Figure 6 shows the calibration line of the measured peak intensities and the quantities measured on the balance. The small RMS (root mean square) value obtained from the straight-line regression, demonstrates the good applicability of XRD for quantitative evaluation. In this evaluation the actually measured quantities on the laboratory scale were used for the calibration instead of the specified doses. Therefore the reproducibility of the pMDI does not influence the results. Results are only influenced by other sample preparation dependent parameters (such as preferred orientation, particle statistics, sample homogeneity). Good estimation of dosing uniformity would then be possible with careful sample preparation, using quantities of 4 to 5 doses.
Figure 6. Comparison of measured intensity with quantity of salbutamol sulfate as measured by a precise laboratory scale
- Small quantities of aerosol drugs can be successfully characterized within acceptable measurement times using an XRD instrument, equipped with a fast detector like the X’Celerator or the PIXcel.

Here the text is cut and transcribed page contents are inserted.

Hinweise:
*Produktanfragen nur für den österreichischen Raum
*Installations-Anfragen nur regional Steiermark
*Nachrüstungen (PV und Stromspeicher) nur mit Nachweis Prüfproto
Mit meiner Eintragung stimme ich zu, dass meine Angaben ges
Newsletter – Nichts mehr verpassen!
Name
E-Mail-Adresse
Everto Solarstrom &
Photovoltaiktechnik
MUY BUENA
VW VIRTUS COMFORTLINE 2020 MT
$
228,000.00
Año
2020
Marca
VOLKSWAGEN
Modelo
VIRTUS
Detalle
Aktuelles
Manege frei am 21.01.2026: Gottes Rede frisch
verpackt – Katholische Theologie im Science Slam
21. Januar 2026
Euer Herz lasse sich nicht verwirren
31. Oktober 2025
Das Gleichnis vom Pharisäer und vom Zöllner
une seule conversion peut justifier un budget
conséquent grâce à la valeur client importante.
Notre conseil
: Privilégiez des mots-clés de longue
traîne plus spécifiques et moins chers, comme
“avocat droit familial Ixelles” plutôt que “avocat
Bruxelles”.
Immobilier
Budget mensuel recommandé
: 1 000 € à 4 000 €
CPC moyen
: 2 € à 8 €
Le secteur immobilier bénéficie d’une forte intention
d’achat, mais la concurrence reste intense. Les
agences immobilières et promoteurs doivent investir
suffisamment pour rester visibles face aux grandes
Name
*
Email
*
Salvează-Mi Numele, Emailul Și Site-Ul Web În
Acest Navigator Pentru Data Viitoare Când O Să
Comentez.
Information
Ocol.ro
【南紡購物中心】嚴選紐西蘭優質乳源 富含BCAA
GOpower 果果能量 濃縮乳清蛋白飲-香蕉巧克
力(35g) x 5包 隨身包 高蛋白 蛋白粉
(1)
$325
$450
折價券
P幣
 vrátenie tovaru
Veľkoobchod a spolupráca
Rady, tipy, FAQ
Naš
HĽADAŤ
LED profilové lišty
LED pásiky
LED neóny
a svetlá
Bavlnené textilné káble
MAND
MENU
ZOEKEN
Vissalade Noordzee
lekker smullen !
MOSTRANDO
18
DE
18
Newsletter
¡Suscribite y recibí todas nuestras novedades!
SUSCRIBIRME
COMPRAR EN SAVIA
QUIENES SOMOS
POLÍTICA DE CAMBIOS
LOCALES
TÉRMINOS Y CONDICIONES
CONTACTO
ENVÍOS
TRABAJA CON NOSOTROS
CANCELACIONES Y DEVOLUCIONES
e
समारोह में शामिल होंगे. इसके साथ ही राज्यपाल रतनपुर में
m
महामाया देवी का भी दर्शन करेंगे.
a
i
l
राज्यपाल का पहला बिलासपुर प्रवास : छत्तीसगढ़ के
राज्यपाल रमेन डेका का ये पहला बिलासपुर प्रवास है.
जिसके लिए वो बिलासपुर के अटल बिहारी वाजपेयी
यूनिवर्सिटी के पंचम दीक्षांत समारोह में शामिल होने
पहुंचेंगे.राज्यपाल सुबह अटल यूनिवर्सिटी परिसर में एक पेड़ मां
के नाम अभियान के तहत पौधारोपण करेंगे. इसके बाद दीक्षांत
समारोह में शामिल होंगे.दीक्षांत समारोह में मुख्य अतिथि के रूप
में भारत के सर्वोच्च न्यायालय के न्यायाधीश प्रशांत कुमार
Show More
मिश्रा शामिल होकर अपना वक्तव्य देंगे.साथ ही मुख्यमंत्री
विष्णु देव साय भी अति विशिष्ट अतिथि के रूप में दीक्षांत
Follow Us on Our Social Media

- No special sample preparation equipment or method is required in order to obtain high-quality diffraction data.
- Solid-state line detectors like the X’Celerator or PIXcel are indispensable tools for formulation development, the investigation of new propellants, stability studies and other applications in pharmaceutical industry.
- Quantitative measurements can be successfully performed in less than a minute, especially if appropriate care is taken with respect to the reproducibility of sample preparation.